I’m often asked why I write novels. The short answer is, “because I want to offer readers hope.” I’ve always loved to read, but the theme of so many books seems to be, “Life is hard and then you die.” I agree that life is hard—but God is good. And I want to share my faith in a good and loving God in my stories. I place the characters in my books in difficult situations to show how trusting God brings meaning and hope to even our worst heartaches.

My biblical novel “Gods and Kings,” tells the story of King Hezekiah, a good and godly king who cleaned up his father’s idolatry, purified God’s temple, and turned his nation back to God. “In everything he did…Hezekiah sought his God and worked wholeheartedly. And so he prospered.” This is how we want our lives to go, isn’t it? When we follow God we should be happy and blessed. Bad things shouldn’t happen to good people.

But then the Bible says: “After all that Hezekiah had so faithfully done…then the king of Assyria came and invaded” his nation. The Assyrians were the most powerful army the world had ever seen. Hezekiah’s tiny army was hopelessly outnumbered.

And that’s where we find ourselves so many times. After all we have faithfully done, trying to follow God, trying to do what’s right . . . then disaster.  It’s natural to ask God ‘why?’

Two years ago, our son married a lovely Christian woman and adopted her son as his own. They were faithfully following God . . . then our son fell at work when his ladder collapsed. He broke his pelvis, and shattered his shoulder. He was still recovering from two surgeries when he learned that he no longer had a job. 

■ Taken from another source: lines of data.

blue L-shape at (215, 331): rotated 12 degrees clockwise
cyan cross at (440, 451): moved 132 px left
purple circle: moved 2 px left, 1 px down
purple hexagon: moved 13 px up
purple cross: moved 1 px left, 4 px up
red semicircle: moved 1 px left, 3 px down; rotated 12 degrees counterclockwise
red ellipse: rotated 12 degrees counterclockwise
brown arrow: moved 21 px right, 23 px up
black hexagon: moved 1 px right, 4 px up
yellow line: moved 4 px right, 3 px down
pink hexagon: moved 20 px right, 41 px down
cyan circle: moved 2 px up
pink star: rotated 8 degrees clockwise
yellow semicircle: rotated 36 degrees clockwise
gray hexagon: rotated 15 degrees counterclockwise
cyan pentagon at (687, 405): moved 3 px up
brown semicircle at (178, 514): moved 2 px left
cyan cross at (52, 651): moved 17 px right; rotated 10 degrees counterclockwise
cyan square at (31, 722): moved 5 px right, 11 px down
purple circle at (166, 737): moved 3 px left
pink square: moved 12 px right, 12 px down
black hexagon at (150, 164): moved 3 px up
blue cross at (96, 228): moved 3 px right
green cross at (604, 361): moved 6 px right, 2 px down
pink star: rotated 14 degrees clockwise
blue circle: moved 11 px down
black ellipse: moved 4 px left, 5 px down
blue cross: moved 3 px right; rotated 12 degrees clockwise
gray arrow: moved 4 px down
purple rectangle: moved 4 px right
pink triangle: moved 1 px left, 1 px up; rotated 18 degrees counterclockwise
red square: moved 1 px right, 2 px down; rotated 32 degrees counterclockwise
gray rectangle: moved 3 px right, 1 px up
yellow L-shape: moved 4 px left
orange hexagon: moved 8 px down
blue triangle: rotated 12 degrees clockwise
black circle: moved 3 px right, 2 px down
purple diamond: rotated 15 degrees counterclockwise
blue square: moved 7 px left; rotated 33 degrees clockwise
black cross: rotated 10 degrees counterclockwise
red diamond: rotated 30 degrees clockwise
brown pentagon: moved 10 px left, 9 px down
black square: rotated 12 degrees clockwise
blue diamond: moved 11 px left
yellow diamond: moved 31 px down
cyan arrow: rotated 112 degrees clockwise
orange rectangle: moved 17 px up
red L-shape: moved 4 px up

We typically react in one of three ways when we’re suffering. First, we can become angry and give up on God since He seems to have given up on us. But when we turn away from God, we often end up depressed and in despair. This is what happens to one of the characters in my novel “Long Way Home.” As an Army medic in World War Two, he had witnessed so much suffering that he lost his faith and tried to end his own life. When we turn away from God, we have no one else to turn to.

A second reaction to suffering is to try to rely on our own strength and plans. This is what King Hezekiah’s father, King Ahaz did. When an enemy threatened his nation, Ahaz sacrificed his own sons to the fire-god Molech, and made a bad situation much worse.

Waiting is hard. God doesn’t operate on our timetables. Our struggles may take years to resolve, but scripture says, “They that wait upon the Lord shall renew their strength. They shall soar on wings like eagles. They shall run and not grow weary. They shall walk and not grow faint.”  Waiting and trusting God makes us stronger and deepens our faith.

The third way we can react to suffering is to give the situation to God. We can say, “Here are all the broken pieces of my life. I can’t fix it. But You can.” We may have to keep trusting Him even if we don’t see any evidence that He’s answering our prayers. But “In every situation, God is working behind the scenes in a thousand ways that we may never see or know about.”

After everything that King Hezekiah had so faithfully done, 185,000 enemy soldiers surrounded Jerusalem and demanded his surrender. Their commander shouted to Hezekiah and all the people on the city walls. “The gods of all the other nations didn’t help them, and your God won’t help you, either! Surrender before you all starve to death!”

Hezekiah went up to God’s temple and laid the enemy’s threats before God. He fell on his knees and prayed, “O Lord, You alone are God over all the kingdoms of the earth. Hear, O Lord, how the enemy has mocked you. Deliver us from his hand, so that all the kingdoms on earth may know that you alone are God.”

Did Hezekiah surrender? Was his nation invaded and defeated? I’m leaving you without an answer because this is where so many of us are right now. We’re in a situation without a resolution—yet. Our son is still healing from his injuries. He still doesn’t have a job. He’s learning to wait, to trust, and to draw closer to God. 

We might have to wait a lifetime to see how God has worked everything together for our good and for His glory. But I write novels like “Gods and Kings” to offer you hope as you wait and trust. In a novel, the whole story unrolls in a few hundred pages and we see how God has been working behind the scenes. It’s my prayer that through my stories, you can get a glimpse of how God might also be working in your life. You can trust Him as you wait and pray and believe. Life is hard—but God is good.